YOUR OBJECTIVE: Answer with a number only, stating how many lines of the records hold the word "energy".

---------------

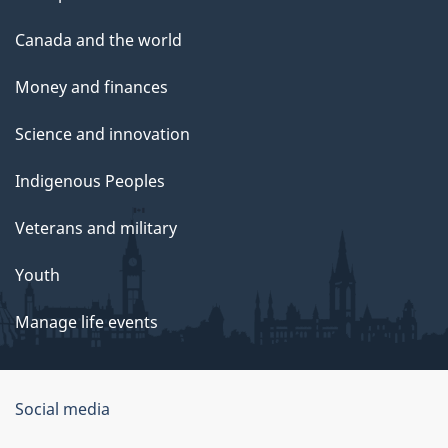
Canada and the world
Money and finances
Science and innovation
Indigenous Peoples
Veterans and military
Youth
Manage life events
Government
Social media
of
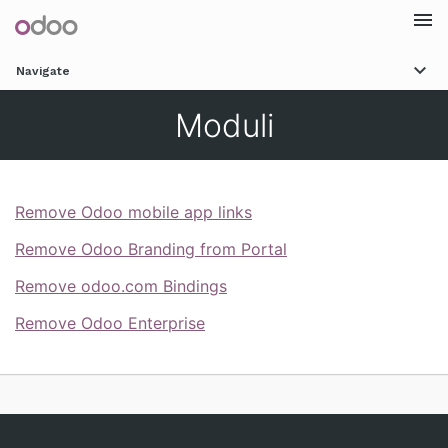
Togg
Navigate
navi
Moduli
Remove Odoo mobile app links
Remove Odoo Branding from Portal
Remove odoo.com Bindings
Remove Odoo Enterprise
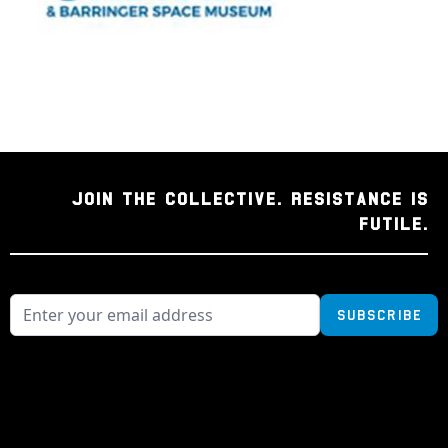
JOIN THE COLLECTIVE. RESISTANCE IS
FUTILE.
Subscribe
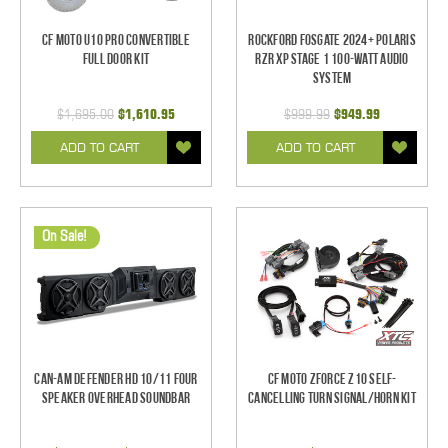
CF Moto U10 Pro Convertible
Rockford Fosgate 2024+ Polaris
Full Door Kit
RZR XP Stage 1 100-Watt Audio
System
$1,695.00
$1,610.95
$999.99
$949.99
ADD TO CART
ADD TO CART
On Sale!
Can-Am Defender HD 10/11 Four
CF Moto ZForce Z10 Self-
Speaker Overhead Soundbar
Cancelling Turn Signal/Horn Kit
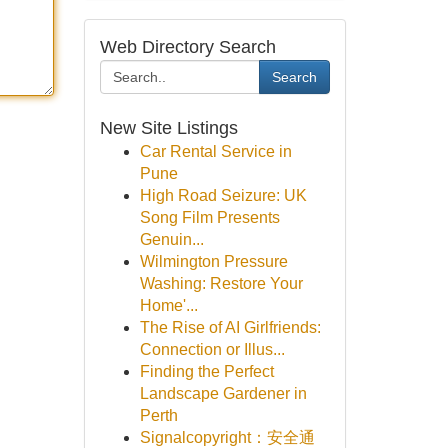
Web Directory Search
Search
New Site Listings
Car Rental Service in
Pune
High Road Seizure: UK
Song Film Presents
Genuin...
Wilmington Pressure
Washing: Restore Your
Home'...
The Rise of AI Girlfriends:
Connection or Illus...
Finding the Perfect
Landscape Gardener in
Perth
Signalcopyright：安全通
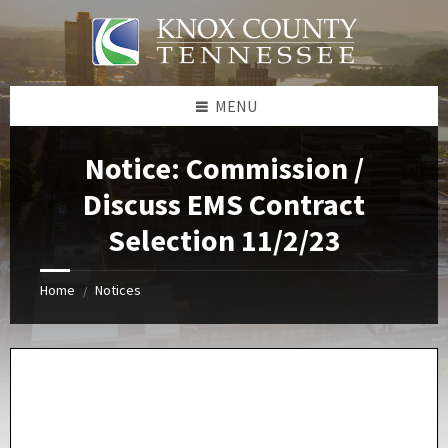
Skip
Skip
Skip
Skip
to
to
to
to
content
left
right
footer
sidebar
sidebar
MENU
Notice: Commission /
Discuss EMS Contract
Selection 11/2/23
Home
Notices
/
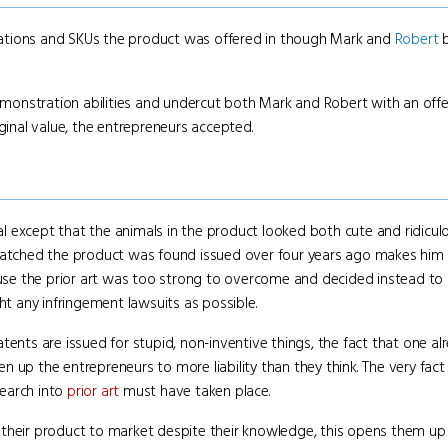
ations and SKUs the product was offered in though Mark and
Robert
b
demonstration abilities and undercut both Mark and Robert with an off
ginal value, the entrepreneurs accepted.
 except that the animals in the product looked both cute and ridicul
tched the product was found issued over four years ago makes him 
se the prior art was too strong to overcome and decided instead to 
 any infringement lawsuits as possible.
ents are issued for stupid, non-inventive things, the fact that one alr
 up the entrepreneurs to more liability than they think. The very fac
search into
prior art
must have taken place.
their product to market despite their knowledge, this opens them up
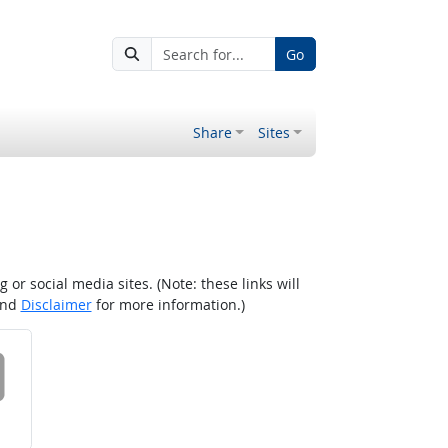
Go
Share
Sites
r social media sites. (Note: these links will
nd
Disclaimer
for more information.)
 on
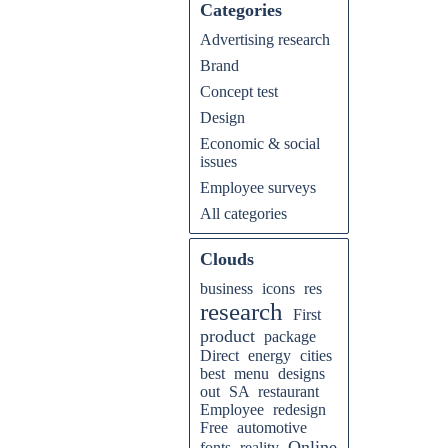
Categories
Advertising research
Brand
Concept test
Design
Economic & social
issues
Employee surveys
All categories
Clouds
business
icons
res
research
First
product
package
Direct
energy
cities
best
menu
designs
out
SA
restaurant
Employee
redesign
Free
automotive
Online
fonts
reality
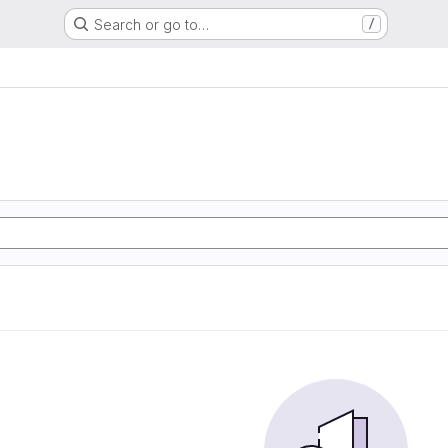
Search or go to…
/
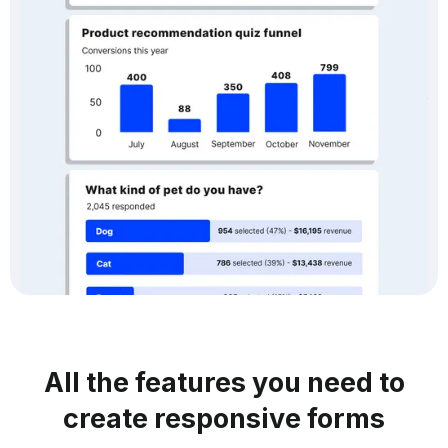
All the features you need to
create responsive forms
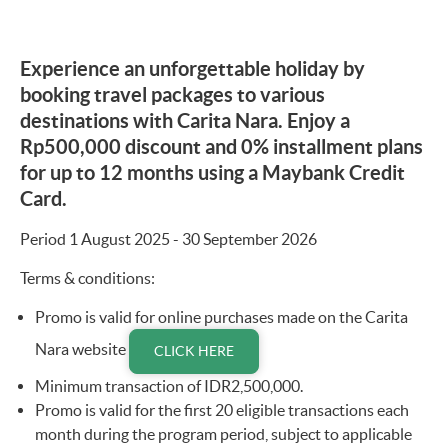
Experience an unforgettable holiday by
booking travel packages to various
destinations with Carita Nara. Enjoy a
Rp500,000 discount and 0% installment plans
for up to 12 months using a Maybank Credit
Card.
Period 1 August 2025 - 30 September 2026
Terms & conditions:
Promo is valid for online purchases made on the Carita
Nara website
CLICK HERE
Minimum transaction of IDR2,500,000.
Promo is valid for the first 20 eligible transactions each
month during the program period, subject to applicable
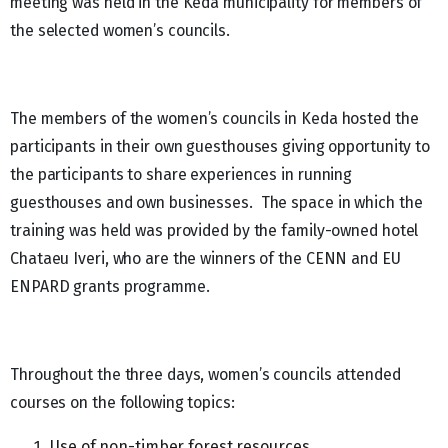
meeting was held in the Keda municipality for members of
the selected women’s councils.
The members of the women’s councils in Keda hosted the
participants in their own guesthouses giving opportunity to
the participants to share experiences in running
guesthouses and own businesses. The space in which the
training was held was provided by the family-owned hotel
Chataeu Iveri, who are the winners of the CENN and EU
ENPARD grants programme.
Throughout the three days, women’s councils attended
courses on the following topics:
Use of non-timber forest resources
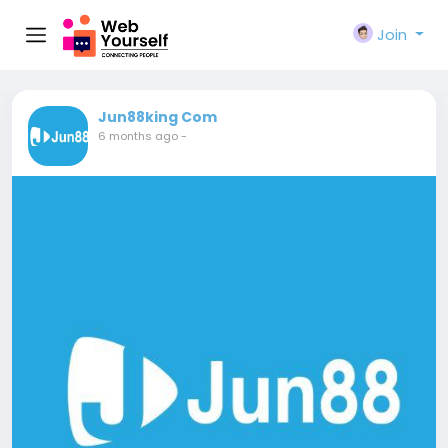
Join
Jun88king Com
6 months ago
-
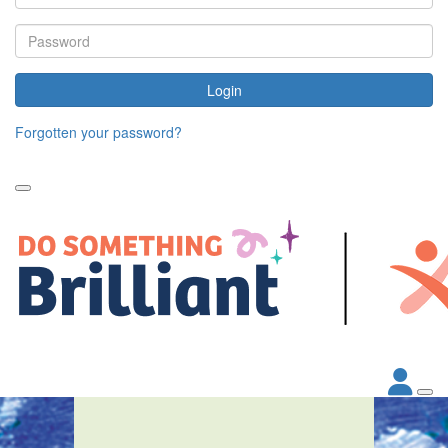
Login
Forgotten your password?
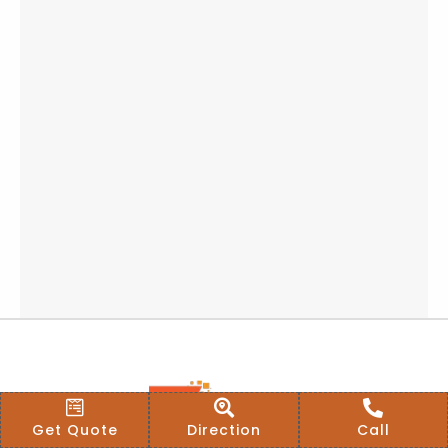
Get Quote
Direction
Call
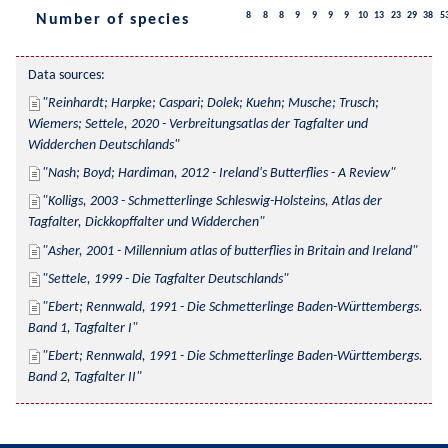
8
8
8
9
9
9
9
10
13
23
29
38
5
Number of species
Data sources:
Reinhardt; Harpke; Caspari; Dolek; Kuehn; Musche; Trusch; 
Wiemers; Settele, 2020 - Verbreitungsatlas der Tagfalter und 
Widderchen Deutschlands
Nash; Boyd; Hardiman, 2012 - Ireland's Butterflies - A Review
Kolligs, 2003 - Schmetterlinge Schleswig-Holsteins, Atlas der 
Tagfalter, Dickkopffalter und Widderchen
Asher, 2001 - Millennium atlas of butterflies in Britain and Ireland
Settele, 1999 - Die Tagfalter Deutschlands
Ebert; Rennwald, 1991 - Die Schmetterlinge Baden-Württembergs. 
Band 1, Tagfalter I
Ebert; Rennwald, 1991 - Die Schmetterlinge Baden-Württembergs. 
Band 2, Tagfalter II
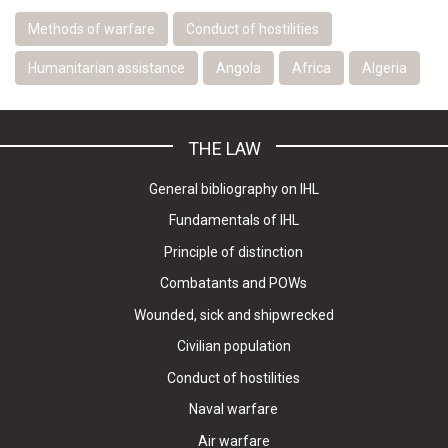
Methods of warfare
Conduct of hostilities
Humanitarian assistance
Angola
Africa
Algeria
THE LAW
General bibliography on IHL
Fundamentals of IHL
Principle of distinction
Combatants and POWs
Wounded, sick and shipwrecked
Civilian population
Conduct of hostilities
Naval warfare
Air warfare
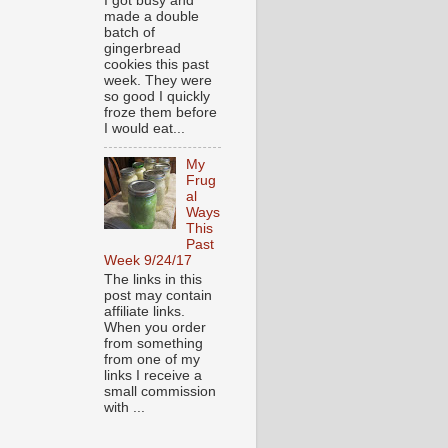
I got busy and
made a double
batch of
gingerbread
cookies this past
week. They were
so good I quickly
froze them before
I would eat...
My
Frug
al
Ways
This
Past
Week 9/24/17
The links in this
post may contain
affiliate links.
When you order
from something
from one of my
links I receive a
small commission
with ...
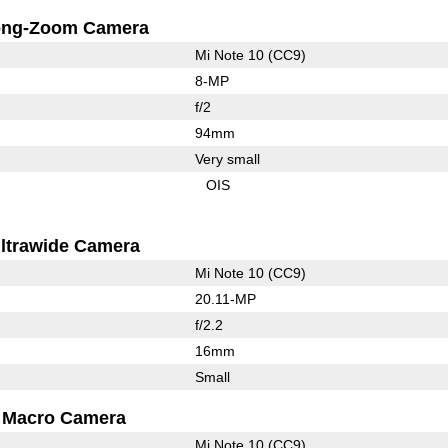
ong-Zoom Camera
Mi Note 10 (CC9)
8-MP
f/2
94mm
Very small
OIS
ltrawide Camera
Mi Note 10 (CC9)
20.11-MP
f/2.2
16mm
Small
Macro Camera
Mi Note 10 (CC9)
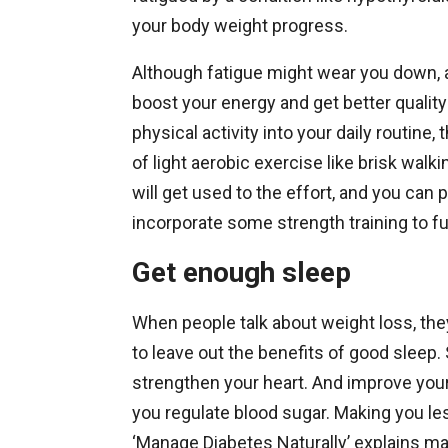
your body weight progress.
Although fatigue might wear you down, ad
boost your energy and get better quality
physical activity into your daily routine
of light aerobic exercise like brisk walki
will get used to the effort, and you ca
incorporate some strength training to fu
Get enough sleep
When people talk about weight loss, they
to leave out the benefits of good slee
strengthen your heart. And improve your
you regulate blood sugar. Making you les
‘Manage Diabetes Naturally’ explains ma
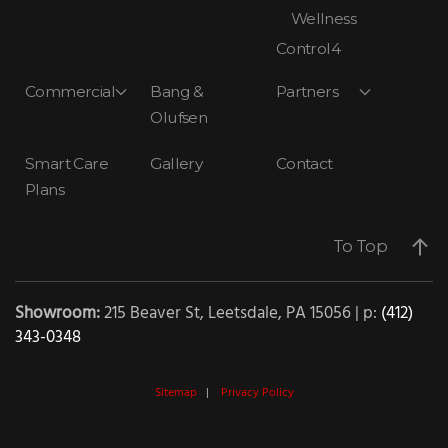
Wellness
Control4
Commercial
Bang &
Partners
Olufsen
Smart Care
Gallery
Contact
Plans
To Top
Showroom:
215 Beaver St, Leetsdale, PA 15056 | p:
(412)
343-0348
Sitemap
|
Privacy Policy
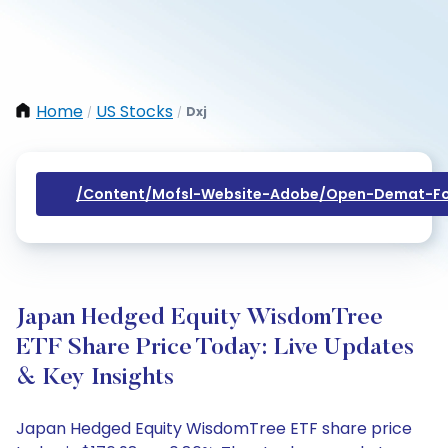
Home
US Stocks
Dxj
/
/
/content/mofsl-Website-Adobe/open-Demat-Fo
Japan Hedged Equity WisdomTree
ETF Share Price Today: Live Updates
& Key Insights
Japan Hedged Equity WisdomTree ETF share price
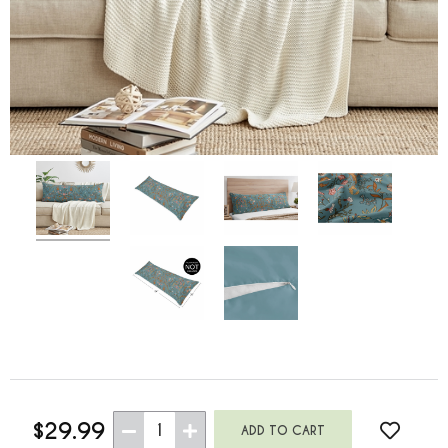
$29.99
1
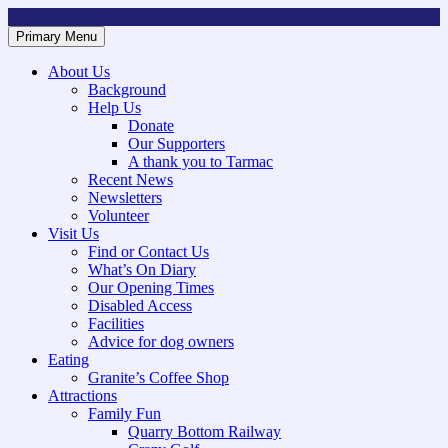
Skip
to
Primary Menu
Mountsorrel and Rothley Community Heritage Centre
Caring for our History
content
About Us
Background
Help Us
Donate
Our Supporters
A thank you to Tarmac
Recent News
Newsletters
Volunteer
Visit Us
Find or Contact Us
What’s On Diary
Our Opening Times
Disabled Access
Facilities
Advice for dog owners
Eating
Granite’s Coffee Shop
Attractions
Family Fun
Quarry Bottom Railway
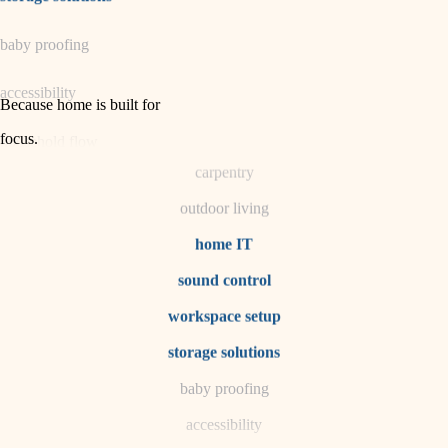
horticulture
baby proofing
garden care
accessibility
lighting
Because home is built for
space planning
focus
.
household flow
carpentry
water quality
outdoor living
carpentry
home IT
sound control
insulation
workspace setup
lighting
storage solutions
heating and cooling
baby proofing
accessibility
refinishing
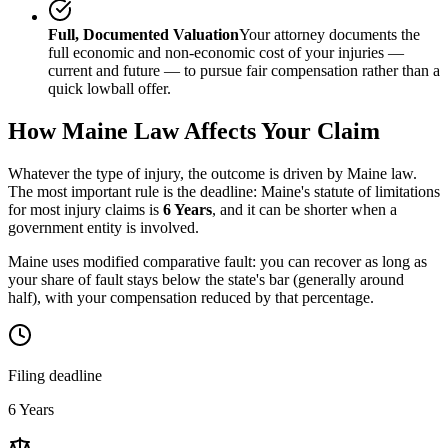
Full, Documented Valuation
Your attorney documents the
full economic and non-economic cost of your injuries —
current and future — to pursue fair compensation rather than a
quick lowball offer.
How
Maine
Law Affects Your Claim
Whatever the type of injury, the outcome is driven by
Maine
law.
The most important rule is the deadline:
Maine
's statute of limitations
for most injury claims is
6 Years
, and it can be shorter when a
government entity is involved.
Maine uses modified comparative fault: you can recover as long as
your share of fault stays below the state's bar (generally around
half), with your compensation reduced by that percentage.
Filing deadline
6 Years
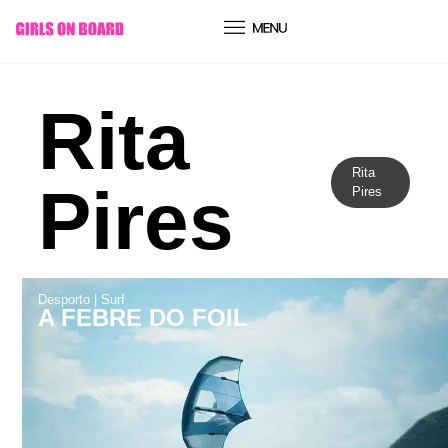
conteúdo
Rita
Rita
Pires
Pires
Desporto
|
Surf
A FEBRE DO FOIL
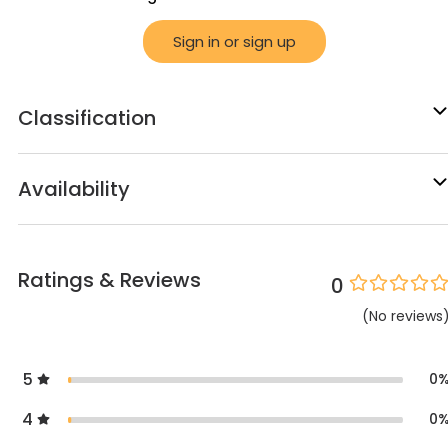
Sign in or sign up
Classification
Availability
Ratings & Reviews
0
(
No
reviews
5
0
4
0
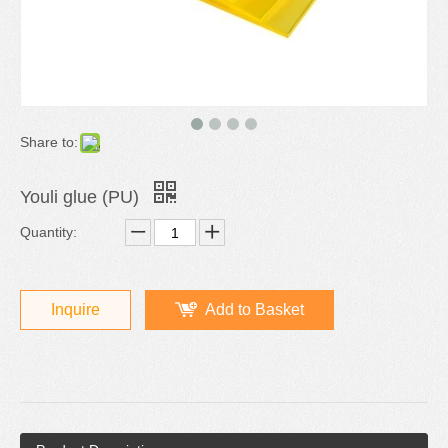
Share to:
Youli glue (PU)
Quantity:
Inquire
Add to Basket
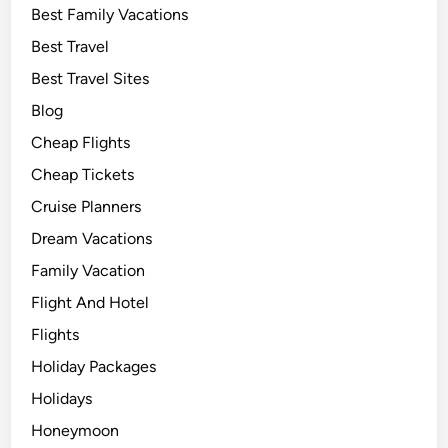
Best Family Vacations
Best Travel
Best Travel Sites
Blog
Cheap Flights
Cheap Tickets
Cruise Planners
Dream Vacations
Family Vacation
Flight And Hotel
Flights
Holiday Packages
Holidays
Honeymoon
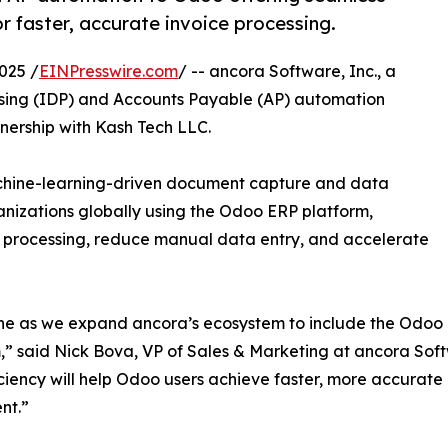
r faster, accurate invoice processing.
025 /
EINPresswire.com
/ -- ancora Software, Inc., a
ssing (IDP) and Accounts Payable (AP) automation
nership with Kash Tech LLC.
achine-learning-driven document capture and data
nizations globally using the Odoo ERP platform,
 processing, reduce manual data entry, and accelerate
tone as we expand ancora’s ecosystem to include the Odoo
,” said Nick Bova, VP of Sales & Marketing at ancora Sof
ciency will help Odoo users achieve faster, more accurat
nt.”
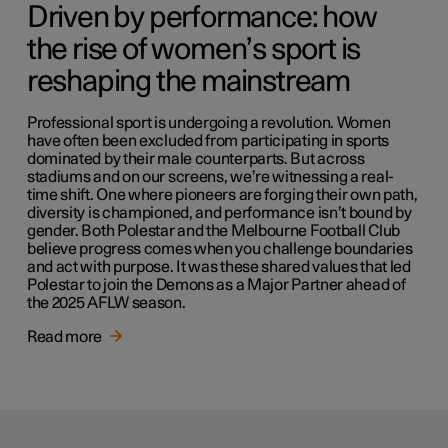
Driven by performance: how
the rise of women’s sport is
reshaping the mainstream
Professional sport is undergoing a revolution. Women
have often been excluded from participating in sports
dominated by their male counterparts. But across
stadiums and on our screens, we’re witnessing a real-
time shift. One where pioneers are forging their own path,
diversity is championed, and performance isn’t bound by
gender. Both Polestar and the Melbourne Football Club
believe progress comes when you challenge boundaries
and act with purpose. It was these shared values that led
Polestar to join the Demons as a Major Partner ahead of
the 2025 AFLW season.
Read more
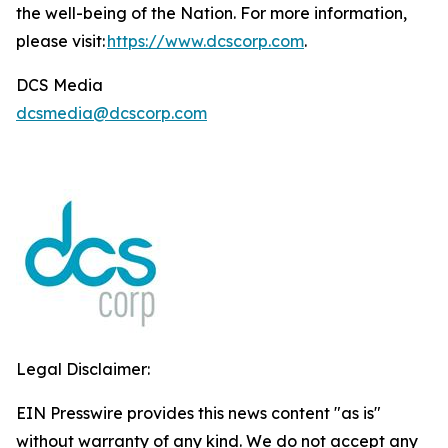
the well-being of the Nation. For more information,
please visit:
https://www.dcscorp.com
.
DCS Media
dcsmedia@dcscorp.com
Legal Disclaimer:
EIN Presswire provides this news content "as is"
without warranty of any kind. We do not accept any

---------------

RESULT OF THE TASK: 2